O primeiro é o Família Paulista. Como o próprio nome diz, é administrado por uma família oriunda de São Paulo que instalou um bar simpático e pequeno numa espécie de calçada interna entre duas ruas do bairro Cidade Nova, um dos mais tradicionais da cidade. O lugar é agradável, o boteco tem mais cara de bar, e participa do concurso há vários anos. Esse ano, ao homenagear os 100 anos da imigração japonesa, eles atacaram de “sushis mineiros”: makis de canjiquinha com couve, tropeiro e “sashimis” de lombo. Extremamente criativo e saboroso, está sendo considerado um dos favoritos esse ano.

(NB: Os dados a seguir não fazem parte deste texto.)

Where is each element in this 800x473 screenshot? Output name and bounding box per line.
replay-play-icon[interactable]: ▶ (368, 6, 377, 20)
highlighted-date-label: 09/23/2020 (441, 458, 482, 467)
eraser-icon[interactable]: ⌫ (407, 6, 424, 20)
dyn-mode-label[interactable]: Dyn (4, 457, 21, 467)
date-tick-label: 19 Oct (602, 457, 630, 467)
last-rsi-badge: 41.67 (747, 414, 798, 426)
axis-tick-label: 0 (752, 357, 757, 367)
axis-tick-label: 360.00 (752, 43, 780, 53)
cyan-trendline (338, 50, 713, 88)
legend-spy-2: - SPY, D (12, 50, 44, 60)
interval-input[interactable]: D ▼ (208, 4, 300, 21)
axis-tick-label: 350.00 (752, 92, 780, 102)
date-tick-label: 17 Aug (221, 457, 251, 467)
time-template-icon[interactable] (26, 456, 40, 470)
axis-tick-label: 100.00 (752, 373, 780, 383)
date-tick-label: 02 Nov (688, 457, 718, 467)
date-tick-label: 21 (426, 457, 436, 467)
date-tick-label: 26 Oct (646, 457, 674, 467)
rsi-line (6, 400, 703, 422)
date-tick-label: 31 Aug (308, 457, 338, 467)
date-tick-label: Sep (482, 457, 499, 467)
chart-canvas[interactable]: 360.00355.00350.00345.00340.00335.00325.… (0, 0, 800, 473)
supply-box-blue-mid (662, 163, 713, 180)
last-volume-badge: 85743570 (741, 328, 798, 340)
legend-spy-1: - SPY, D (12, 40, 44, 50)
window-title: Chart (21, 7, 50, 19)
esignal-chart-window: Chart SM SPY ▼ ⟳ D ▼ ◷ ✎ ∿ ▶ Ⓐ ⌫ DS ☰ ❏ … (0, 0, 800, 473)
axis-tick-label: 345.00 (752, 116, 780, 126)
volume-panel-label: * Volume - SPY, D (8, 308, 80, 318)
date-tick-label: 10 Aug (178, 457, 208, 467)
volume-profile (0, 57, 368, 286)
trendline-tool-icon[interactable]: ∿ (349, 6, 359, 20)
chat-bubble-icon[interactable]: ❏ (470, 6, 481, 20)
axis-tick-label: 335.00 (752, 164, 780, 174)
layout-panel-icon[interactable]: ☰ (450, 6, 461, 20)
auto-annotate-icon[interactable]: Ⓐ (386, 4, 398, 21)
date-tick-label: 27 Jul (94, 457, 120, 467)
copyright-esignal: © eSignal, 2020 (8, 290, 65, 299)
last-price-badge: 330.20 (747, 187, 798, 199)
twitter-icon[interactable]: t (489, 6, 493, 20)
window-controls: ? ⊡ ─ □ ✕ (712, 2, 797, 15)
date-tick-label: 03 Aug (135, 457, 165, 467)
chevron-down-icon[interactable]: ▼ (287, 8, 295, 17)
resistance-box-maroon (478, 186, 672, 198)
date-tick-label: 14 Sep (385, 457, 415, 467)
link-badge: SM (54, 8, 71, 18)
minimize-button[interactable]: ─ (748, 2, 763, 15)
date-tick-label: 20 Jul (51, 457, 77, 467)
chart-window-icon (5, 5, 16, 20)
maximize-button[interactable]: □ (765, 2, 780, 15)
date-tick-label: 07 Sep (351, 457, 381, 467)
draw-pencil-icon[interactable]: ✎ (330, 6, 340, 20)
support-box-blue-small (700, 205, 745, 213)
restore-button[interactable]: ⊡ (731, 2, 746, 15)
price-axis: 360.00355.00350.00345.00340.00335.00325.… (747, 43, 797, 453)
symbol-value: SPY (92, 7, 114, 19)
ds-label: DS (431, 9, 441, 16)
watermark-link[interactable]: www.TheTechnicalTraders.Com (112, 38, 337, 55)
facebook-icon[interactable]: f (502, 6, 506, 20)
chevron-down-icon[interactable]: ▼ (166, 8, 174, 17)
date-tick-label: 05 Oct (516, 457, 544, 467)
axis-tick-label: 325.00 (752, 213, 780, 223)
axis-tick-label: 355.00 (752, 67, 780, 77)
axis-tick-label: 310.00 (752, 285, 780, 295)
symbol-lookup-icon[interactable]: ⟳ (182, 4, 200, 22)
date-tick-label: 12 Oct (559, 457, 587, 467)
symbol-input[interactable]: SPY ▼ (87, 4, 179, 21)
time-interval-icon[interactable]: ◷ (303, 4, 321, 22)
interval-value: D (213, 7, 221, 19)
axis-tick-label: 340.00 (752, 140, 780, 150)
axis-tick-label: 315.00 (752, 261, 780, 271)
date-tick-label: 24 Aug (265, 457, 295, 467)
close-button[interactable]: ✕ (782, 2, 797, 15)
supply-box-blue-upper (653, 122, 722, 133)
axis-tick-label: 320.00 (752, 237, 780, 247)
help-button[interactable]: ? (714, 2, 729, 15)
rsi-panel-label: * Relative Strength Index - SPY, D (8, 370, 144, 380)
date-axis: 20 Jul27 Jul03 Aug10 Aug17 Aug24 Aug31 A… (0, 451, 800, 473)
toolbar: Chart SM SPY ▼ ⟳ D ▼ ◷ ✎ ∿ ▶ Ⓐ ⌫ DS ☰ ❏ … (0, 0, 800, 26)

O Köbes é um bar em Santa Tereza, de origem germânica, que conta com carnes exóticas em seu cardápio. É outro bar agradabilíssimo, de atendimento ótimo, bela carta de cachaças e antigo participante também. Este ano ele atacou de “Mineirice com Sotaque”, um prato que leva “torresmo estalinho” (pururuca em espiral) que estala ao ser molhado no molho “negrito” (de feijão preto), bolinhos de carne com recheio de cebolinha em conserva (e tempero lembrando kafta) e um divino croquete de cenoura com recheio de mussarela e azeitona verde recheada. Uma delícia.

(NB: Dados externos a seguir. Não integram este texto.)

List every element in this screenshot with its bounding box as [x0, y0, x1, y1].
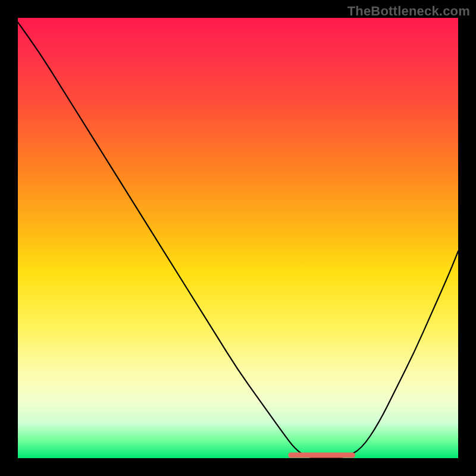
bottleneck-curve — [18, 18, 458, 458]
chart-frame: TheBottleneck.com — [0, 0, 476, 476]
watermark-text: TheBottleneck.com — [347, 4, 470, 19]
plot-area — [18, 18, 458, 458]
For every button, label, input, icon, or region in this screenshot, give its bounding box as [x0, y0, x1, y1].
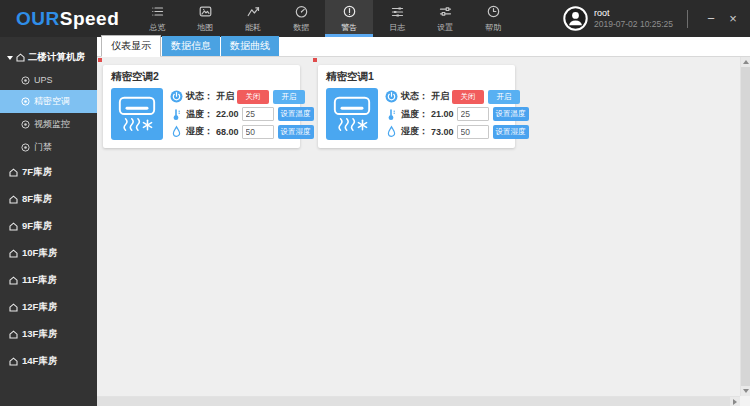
humidity-setpoint-input[interactable] [242, 125, 274, 139]
sidebar-item-14f[interactable]: 14F库房 [0, 348, 97, 375]
nav-item-settings[interactable]: 设置 [421, 0, 469, 37]
device-icon [21, 120, 30, 129]
scroll-down-button[interactable] [741, 386, 750, 396]
sidebar-item-label: 14F库房 [22, 355, 57, 368]
turn-on-button[interactable]: 开启 [488, 90, 520, 104]
humidity-value: 73.00 [431, 127, 454, 137]
tab-dashboard-display[interactable]: 仪表显示 [101, 35, 161, 57]
home-icon [9, 303, 18, 312]
sidebar-item-11f[interactable]: 11F库房 [0, 267, 97, 294]
scroll-right-button[interactable] [730, 397, 740, 406]
sidebar-node-label: 二楼计算机房 [28, 51, 85, 64]
sidebar-item-ups[interactable]: UPS [0, 70, 97, 90]
air-conditioner-icon [326, 88, 378, 140]
sidebar-item-7f[interactable]: 7F库房 [0, 159, 97, 186]
temperature-label: 温度： [186, 108, 213, 121]
datetime: 2019-07-02 10:25:25 [594, 19, 673, 30]
horizontal-scrollbar[interactable] [97, 396, 740, 406]
home-icon [16, 53, 25, 62]
card-anchor-marker [313, 58, 317, 62]
sidebar-item-10f[interactable]: 10F库房 [0, 240, 97, 267]
user-name: root [594, 8, 673, 19]
humidity-setpoint-input[interactable] [457, 125, 489, 139]
droplet-icon [170, 125, 183, 138]
status-label: 状态： [186, 90, 213, 103]
nav-item-data[interactable]: 数据 [277, 0, 325, 37]
nav-item-label: 数据 [293, 22, 309, 33]
temperature-value: 21.00 [431, 109, 454, 119]
device-icon [21, 76, 30, 85]
sidebar-item-label: 门禁 [34, 141, 52, 154]
temperature-row: 温度： 21.00 设置温度 [385, 107, 507, 122]
temperature-row: 温度： 22.00 设置温度 [170, 107, 292, 122]
sidebar-item-precision-ac[interactable]: 精密空调 [0, 90, 97, 113]
nav-item-label: 总览 [149, 22, 165, 33]
humidity-label: 湿度： [401, 125, 428, 138]
logo-part-2: Speed [60, 8, 120, 30]
navbar-right: root 2019-07-02 10:25:25 − × [563, 0, 750, 37]
turn-on-button[interactable]: 开启 [273, 90, 305, 104]
caret-down-icon [7, 56, 13, 60]
tab-bar: 仪表显示 数据信息 数据曲线 [97, 37, 750, 57]
sidebar-item-12f[interactable]: 12F库房 [0, 294, 97, 321]
user-avatar[interactable] [563, 6, 588, 31]
card-title: 精密空调2 [111, 70, 292, 84]
horizontal-scroll-thumb[interactable] [97, 397, 730, 406]
card-anchor-marker [98, 58, 102, 62]
set-humidity-button[interactable]: 设置湿度 [278, 125, 314, 139]
sidebar-item-video-monitor[interactable]: 视频监控 [0, 113, 97, 136]
tab-data-curve[interactable]: 数据曲线 [221, 36, 279, 56]
nav-item-logs[interactable]: 日志 [373, 0, 421, 37]
temperature-setpoint-input[interactable] [457, 107, 489, 121]
minimize-button[interactable]: − [700, 0, 722, 37]
app-logo: OURSpeed [0, 0, 133, 37]
main-menu: 总览 地图 能耗 数据 警告 日志 [133, 0, 517, 37]
home-icon [9, 168, 18, 177]
overview-list-icon [151, 5, 164, 20]
sidebar-item-label: 精密空调 [34, 95, 70, 108]
nav-item-overview[interactable]: 总览 [133, 0, 181, 37]
nav-item-label: 地图 [197, 22, 213, 33]
turn-off-button[interactable]: 关闭 [237, 90, 269, 104]
sidebar-item-13f[interactable]: 13F库房 [0, 321, 97, 348]
home-icon [9, 330, 18, 339]
sidebar-item-access-control[interactable]: 门禁 [0, 136, 97, 159]
logo-part-1: OUR [16, 8, 60, 30]
sidebar-item-8f[interactable]: 8F库房 [0, 186, 97, 213]
status-value: 开启 [216, 90, 234, 103]
scroll-up-button[interactable] [741, 57, 750, 67]
sidebar-tree: 二楼计算机房 UPS 精密空调 视频监控 门禁 7F库房 [0, 37, 97, 406]
set-humidity-button[interactable]: 设置湿度 [493, 125, 529, 139]
close-button[interactable]: × [722, 0, 744, 37]
tab-data-info[interactable]: 数据信息 [162, 36, 220, 56]
map-icon [199, 5, 212, 20]
nav-item-map[interactable]: 地图 [181, 0, 229, 37]
turn-off-button[interactable]: 关闭 [452, 90, 484, 104]
ac-card-2: 精密空调2 [103, 65, 300, 148]
humidity-row: 湿度： 68.00 设置湿度 [170, 124, 292, 139]
set-temperature-button[interactable]: 设置温度 [493, 107, 529, 121]
home-icon [9, 222, 18, 231]
nav-item-label: 警告 [341, 22, 357, 33]
vertical-scrollbar[interactable] [740, 57, 750, 396]
temperature-setpoint-input[interactable] [242, 107, 274, 121]
log-icon [391, 5, 404, 20]
home-icon [9, 249, 18, 258]
sidebar-item-label: 13F库房 [22, 328, 57, 341]
nav-item-help[interactable]: 帮助 [469, 0, 517, 37]
user-info: root 2019-07-02 10:25:25 [594, 8, 673, 30]
nav-item-label: 帮助 [485, 22, 501, 33]
set-temperature-button[interactable]: 设置温度 [278, 107, 314, 121]
data-gauge-icon [295, 5, 308, 20]
settings-icon [439, 5, 452, 20]
sidebar-item-label: 11F库房 [22, 274, 57, 287]
dashboard-content: 精密空调2 [97, 57, 750, 406]
droplet-icon [385, 125, 398, 138]
sidebar-item-9f[interactable]: 9F库房 [0, 213, 97, 240]
vertical-scroll-thumb[interactable] [741, 67, 750, 386]
nav-item-alerts[interactable]: 警告 [325, 0, 373, 37]
help-icon [487, 5, 500, 20]
nav-item-energy[interactable]: 能耗 [229, 0, 277, 37]
app-window: OURSpeed 总览 地图 能耗 数据 警告 [0, 0, 750, 406]
sidebar-node-computer-room[interactable]: 二楼计算机房 [0, 45, 97, 70]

O Bar do Antônio, também conhecido como Pé-de-Cana (alusão aos pés-de-cana que foram plantados nos canteiros, mas que bem pode ser utilizado para algum cliente mais estusiasmado…), é um bar no coração da zona sul, que atacou esse ano de enroladinho de lagarto com presunto parma (hmmmm…) ao molho de vinagre balsâmico. Chique pradaná…

O Bar do Doca é um dos principais bares de BH, um dos mais populares e concorridos. O bar original foi aberto na Av. Silva Lobo, onde continua enfileirando mesas e mesas de clientes. Com o sucesso, um segundo bar foi aberto no bairro Gutierrez e um terceiro no coração boêmio de BH, o quarteirão que abriga ícones como a choperia Albano’s e o Bar da Neca. Famoso por sua carne de sol assada no espeto com mandioca na manteiga de garrafa, o Doca conta com um dos cardápios mais completos e qualitativos da cidade. Este ano eles criaram a moqueca de carne de sol, com medalhões de carne de sol com queijo coalho e banana, no palito, com palmito pupunha, pimenta biquinho, farofa de torresmo, torresmo pururuca e pãezinhos com gergelim. E tinha gosto de moqueca mesmo, apesar de não ter nada de peixe!

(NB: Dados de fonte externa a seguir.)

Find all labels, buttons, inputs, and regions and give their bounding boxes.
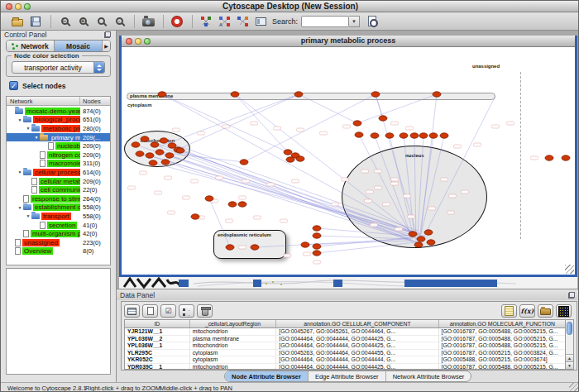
expand-arrow-icon[interactable]: ▼ <box>33 135 40 140</box>
table-row[interactable]: YDR039C__1mitochondrion[GO:0044464, GO:0… <box>125 364 567 370</box>
tree-row[interactable]: Overview8(0) <box>7 247 110 256</box>
network-node[interactable] <box>284 150 292 155</box>
network-node[interactable] <box>440 133 448 138</box>
scroll-down-button[interactable]: ▼ <box>566 361 573 369</box>
select-attributes-button[interactable] <box>124 304 140 318</box>
region-endoplasmic-reticulum[interactable]: endoplasmic reticulum <box>213 230 286 259</box>
network-node[interactable] <box>419 133 428 138</box>
zoom-in-button[interactable]: + <box>74 13 91 29</box>
network-node[interactable] <box>429 133 438 138</box>
tree-row[interactable]: ▼cellular process614(0) <box>7 168 110 177</box>
network-node[interactable] <box>238 202 246 207</box>
app-resize-grip[interactable] <box>569 382 579 392</box>
network-node[interactable] <box>313 226 321 231</box>
background-windows-strip[interactable] <box>119 277 577 289</box>
network-node[interactable] <box>355 132 363 137</box>
table-row[interactable]: YPL036W__2plasma membrane[GO:0044464, GO… <box>125 336 567 343</box>
tree-row[interactable]: ▼metabolic process280(0) <box>7 124 110 133</box>
tree-row[interactable]: mosaic-demo-yeast874(0) <box>7 107 110 116</box>
tree-row[interactable]: ▼establishment of lo558(0) <box>7 203 110 213</box>
network-window-titlebar[interactable]: primary metabolic process <box>122 36 575 47</box>
network-node[interactable] <box>205 196 213 201</box>
tree-row[interactable]: cell communicat22(0) <box>7 185 110 194</box>
tab-edge-attribute-browser[interactable]: Edge Attribute Browser <box>309 371 386 381</box>
zoom-selected-region-button[interactable] <box>93 13 109 29</box>
region-nucleus[interactable]: nucleus <box>342 146 487 248</box>
tree-row[interactable]: cellular metabol209(0) <box>7 177 110 186</box>
save-button[interactable] <box>27 13 44 29</box>
select-all-attributes-button[interactable]: ☑ <box>160 304 176 318</box>
network-node[interactable] <box>296 156 304 161</box>
tree-row[interactable]: macromolecule311(0) <box>7 160 110 169</box>
network-node[interactable] <box>313 233 321 238</box>
import-attributes-button[interactable] <box>538 304 553 318</box>
network-node[interactable] <box>353 121 361 126</box>
network-node[interactable] <box>562 155 570 160</box>
network-node[interactable] <box>301 242 309 247</box>
network-node[interactable] <box>379 116 387 121</box>
region-plasma-membrane[interactable]: plasma membrane <box>127 93 495 100</box>
network-node[interactable] <box>286 157 294 162</box>
tree-row[interactable]: unassigned223(0) <box>7 238 110 247</box>
attribute-table[interactable]: ID_cellularLayoutRegionannotation.GO CEL… <box>124 319 567 370</box>
attribute-table-header[interactable]: ID_cellularLayoutRegionannotation.GO CEL… <box>125 320 567 328</box>
tree-row[interactable]: nitrogen compo209(0) <box>7 151 110 160</box>
open-file-button[interactable] <box>9 13 26 29</box>
tree-row[interactable]: nucleobase-209(0) <box>7 141 110 151</box>
network-window[interactable]: primary metabolic process plasma membran… <box>119 36 577 277</box>
tab-mosaic[interactable]: Mosaic <box>55 41 103 51</box>
tree-row[interactable]: response to stimul264(0) <box>7 194 110 203</box>
region-mitochondrion[interactable]: mitochondrion <box>124 131 190 167</box>
network-node[interactable] <box>371 133 379 138</box>
expand-arrow-icon[interactable]: ▼ <box>17 205 23 210</box>
network-canvas[interactable]: plasma membrane cytoplasm mitochondrion … <box>122 47 575 275</box>
window-resize-grip[interactable] <box>565 265 574 274</box>
float-panel-icon[interactable] <box>568 292 575 299</box>
unselect-all-attributes-button[interactable] <box>179 304 194 318</box>
expand-arrow-icon[interactable]: ▼ <box>25 126 31 131</box>
table-row[interactable]: YPL036W__1mitochondrion[GO:0044464, GO:0… <box>125 342 567 350</box>
select-nodes-checkbox[interactable]: ✓ <box>9 81 18 90</box>
search-dropdown-button[interactable]: ▼ <box>349 16 360 27</box>
scroll-up-button[interactable]: ▲ <box>566 354 573 361</box>
network-node[interactable] <box>228 202 237 207</box>
network-node[interactable] <box>313 244 321 249</box>
tab-network[interactable]: Network <box>7 41 55 51</box>
matrix-view-button[interactable] <box>556 304 572 318</box>
expand-arrow-icon[interactable]: ▼ <box>25 213 31 218</box>
table-column-header[interactable]: annotation.GO MOLECULAR_FUNCTION <box>439 320 567 327</box>
advanced-search-button[interactable] <box>364 13 380 29</box>
tab-overflow-button[interactable]: ▶ <box>103 41 110 51</box>
table-column-header[interactable]: annotation.GO CELLULAR_COMPONENT <box>276 320 438 327</box>
tab-network-attribute-browser[interactable]: Network Attribute Browser <box>386 371 471 381</box>
zoom-out-button[interactable]: − <box>56 13 73 29</box>
table-row[interactable]: YLR295Ccytoplasm[GO:0045263, GO:0044464,… <box>125 350 567 357</box>
toggle-panel-button[interactable] <box>252 13 269 29</box>
tree-col-network[interactable]: Network <box>10 98 33 105</box>
apply-layout-button[interactable]: A <box>216 13 232 29</box>
tree-row[interactable]: secretion41(0) <box>7 221 110 230</box>
function-builder-button[interactable]: f(x) <box>519 304 535 318</box>
network-node[interactable] <box>410 133 419 138</box>
help-button[interactable] <box>169 13 185 29</box>
table-column-header[interactable]: _cellularLayoutRegion <box>190 320 277 327</box>
scrollbar-thumb[interactable] <box>567 322 572 335</box>
expand-arrow-icon[interactable]: ▼ <box>17 170 23 174</box>
vizmapper-button[interactable] <box>198 13 214 29</box>
float-panel-icon[interactable] <box>104 31 111 38</box>
delete-attribute-button[interactable] <box>197 304 213 318</box>
new-attribute-button[interactable] <box>142 304 158 318</box>
table-scrollbar[interactable]: ▲ ▼ <box>565 319 574 370</box>
network-node[interactable] <box>385 133 394 138</box>
tree-row[interactable]: ▼transport558(0) <box>7 212 110 221</box>
tree-row[interactable]: multi-organism pro42(0) <box>7 229 110 238</box>
tab-node-attribute-browser[interactable]: Node Attribute Browser <box>225 371 309 381</box>
table-column-header[interactable]: ID <box>125 320 190 327</box>
expand-arrow-icon[interactable]: ▼ <box>17 117 23 122</box>
network-node[interactable] <box>400 133 408 138</box>
search-input[interactable] <box>301 16 349 27</box>
node-color-dropdown[interactable]: transporter activity <box>12 61 105 74</box>
tree-row[interactable]: ▼biological_process651(0) <box>7 116 110 125</box>
network-node[interactable] <box>240 160 248 165</box>
network-node[interactable] <box>313 251 321 256</box>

A Cantina do Paco é um bar cujo proprietário, um espanhol extremamente simpático, coloca música flamenca ambiente e que criou um frango a passarinho defumado simples e divino. O grande lance foi o fato do frango ser defumado, o que adicionou um sabor incrível ao prato. Ele ainda é envenenado com queijo minas ralado grosso, queijo parmesão ralado, alho fritinho, orégano e pimenta biquinho, escoltado pelo torresmo carnudo. Esse tira-gosto pede litros de pilsen pra acompanhar. Estava babando por uma alemã ou até mesmo tcheca ali…

E tem muito mais… recomendo a todos conhecer os bares e o concurso, é uma experiência sem dúvida muito rica. O site oficial do concurso é o www.comidadibuteco.com.br . “Vamo simbora, bebê, caí, levantá!”